### Data for the task
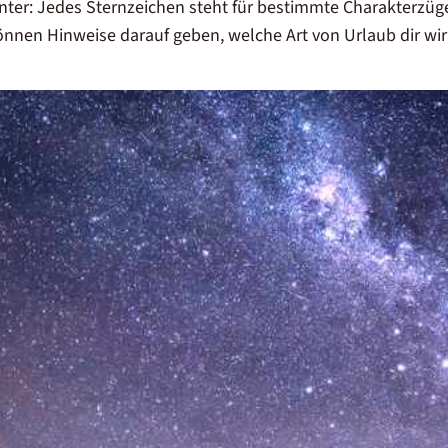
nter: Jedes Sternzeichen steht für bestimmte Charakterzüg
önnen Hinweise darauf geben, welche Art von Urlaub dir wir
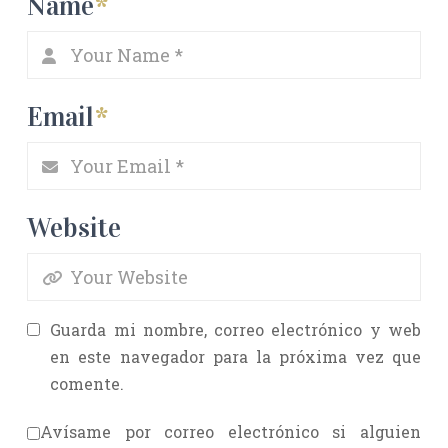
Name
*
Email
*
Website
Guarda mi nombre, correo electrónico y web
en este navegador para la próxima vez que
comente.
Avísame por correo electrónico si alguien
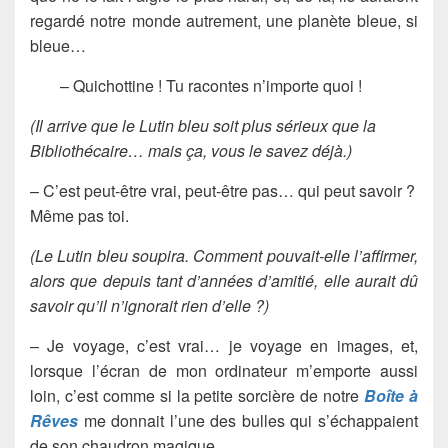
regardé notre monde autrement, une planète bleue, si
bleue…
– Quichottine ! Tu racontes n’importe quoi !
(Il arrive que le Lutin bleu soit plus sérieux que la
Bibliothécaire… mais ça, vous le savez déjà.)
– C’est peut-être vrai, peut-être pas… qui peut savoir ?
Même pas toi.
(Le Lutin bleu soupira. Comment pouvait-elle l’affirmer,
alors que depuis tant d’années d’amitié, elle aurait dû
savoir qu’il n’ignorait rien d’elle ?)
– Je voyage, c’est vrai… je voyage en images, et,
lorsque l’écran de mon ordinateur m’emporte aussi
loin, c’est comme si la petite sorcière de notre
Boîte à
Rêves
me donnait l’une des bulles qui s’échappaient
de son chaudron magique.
==
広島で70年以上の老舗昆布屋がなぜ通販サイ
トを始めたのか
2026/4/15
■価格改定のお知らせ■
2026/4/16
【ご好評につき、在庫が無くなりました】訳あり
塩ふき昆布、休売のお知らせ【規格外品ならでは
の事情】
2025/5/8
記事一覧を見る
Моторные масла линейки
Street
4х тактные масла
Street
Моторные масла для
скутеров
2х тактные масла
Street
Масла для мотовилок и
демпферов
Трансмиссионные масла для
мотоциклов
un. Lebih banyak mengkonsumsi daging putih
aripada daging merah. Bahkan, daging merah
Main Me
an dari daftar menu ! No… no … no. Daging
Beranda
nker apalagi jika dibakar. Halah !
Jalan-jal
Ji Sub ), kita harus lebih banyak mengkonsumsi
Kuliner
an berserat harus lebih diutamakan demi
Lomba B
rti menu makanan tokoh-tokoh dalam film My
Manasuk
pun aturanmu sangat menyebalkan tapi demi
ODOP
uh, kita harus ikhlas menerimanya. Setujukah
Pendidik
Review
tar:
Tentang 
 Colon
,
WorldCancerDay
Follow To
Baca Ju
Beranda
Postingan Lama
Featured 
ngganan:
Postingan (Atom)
==
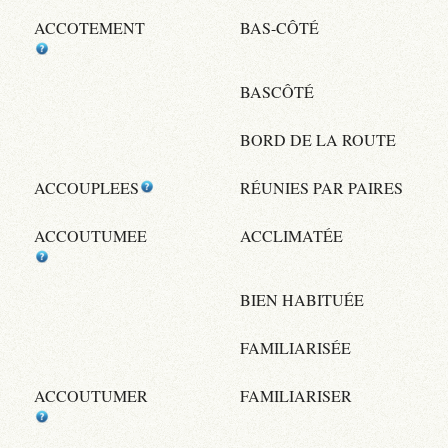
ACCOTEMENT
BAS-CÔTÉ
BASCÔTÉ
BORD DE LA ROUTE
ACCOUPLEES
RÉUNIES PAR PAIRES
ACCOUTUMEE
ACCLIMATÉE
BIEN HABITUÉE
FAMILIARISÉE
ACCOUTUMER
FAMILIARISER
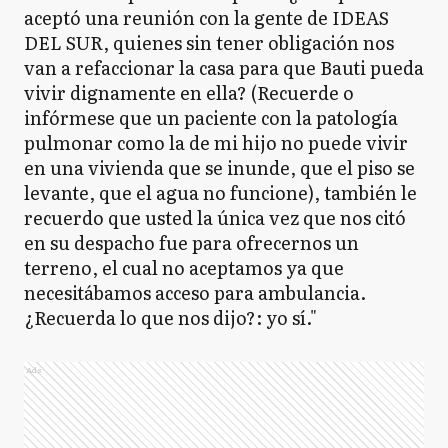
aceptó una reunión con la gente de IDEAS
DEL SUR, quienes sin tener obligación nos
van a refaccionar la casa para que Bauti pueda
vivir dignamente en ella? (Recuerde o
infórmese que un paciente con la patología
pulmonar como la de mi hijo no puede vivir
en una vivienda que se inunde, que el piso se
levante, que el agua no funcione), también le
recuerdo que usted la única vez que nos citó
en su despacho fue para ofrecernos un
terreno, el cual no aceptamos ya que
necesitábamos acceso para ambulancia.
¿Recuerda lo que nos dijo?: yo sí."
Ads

### Your instructions
Taking the entries above, write out exactly the lines starting with the line containing "2х тактные масла" and going on through the line containing "Postingan (Atom)", both included, and nothing else.

### Exercise solution
2х тактные масла
Street
Масла для мотовилок и
демпферов
Трансмиссионные масла для
мотоциклов
un. Lebih banyak mengkonsumsi daging putih
aripada daging merah. Bahkan, daging merah
Main Me
an dari daftar menu ! No… no … no. Daging
Beranda
nker apalagi jika dibakar. Halah !
Jalan-jal
Ji Sub ), kita harus lebih banyak mengkonsumsi
Kuliner
an berserat harus lebih diutamakan demi
Lomba B
rti menu makanan tokoh-tokoh dalam film My
Manasuk
pun aturanmu sangat menyebalkan tapi demi
ODOP
uh, kita harus ikhlas menerimanya. Setujukah
Pendidik
Review
tar:
Tentang 
 Colon
,
WorldCancerDay
Follow To
Baca Ju
Beranda
Postingan Lama
Featured 
ngganan:
Postingan (Atom)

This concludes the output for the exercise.